Before simulating any faults, it’s essential to establish a reliable baseline. This step ensures that your application can communicate successfully with a stable API, so you know that any issues observed later are truly due to the injected faults.

How to Pick a Stable Endpoint

  • Reachability:
    lueur supports HTTP/1.1 and HTTP/2 only. If your endpoint only responds to HTTP/3, lueur cannot work with it.

  • Consistency:
    Select an endpoint known for its consistency. A public API that rarely experiences downtime is ideal.

  • Predictability:
    The endpoint should return predictable responses, making it easier to spot the impact of any simulated network faults.

For demonstration purposes, use http://localhost:7070.

Step 2: Creating a Scenario File

In this step, you'll create a scenario file in YAML that defines a series of tests. Each scenario acts like a mini-test case, telling lueur exactly how to simulate network faults and what to expect from your application.
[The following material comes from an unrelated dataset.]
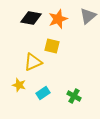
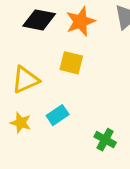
yellow triangle: (33, 62) -> (25, 80), moved
cyan rectangle: (43, 93) -> (58, 115), moved

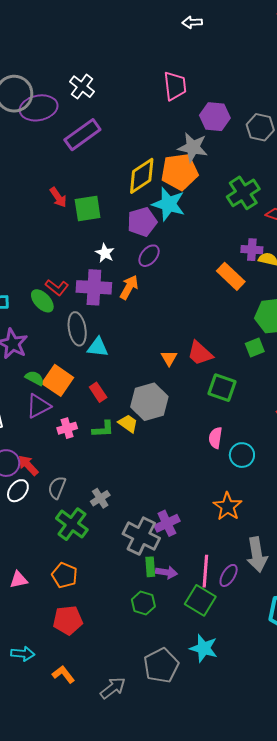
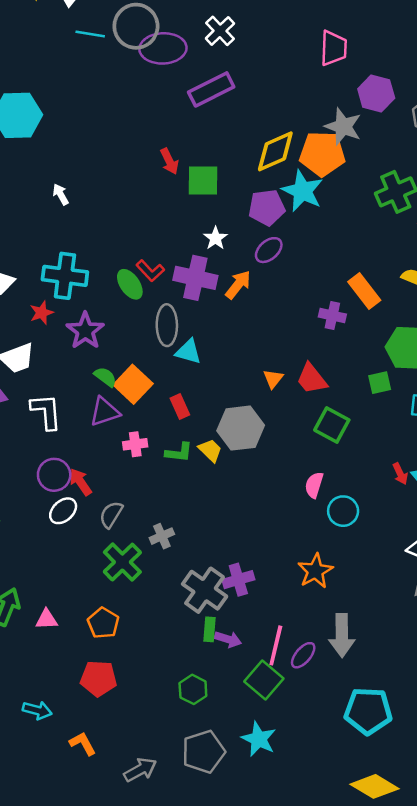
purple cross: (252, 250) -> (332, 316), moved
green hexagon: (143, 603) -> (193, 689), moved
This file is your blueprint for reliability engineering.

Follow these steps to build your scenario file:

Define User-Centric Metadata

  • Title:
    Every scenario starts with a clear title. This gives you a quick reference for what the test is about.
  • Description:
    Optionally, add a short description for extra context about the scenario.

Example:

---
title: "Latency Increase By 30ms Steps From Downstream"
description: "A collection of tests to evaluate how our service handles network faults."

Define a Scenario Test

Each item in the scenarios array represents one test case. It must contain three parts:

Call:

This section defines the HTTP request that Lueur will make.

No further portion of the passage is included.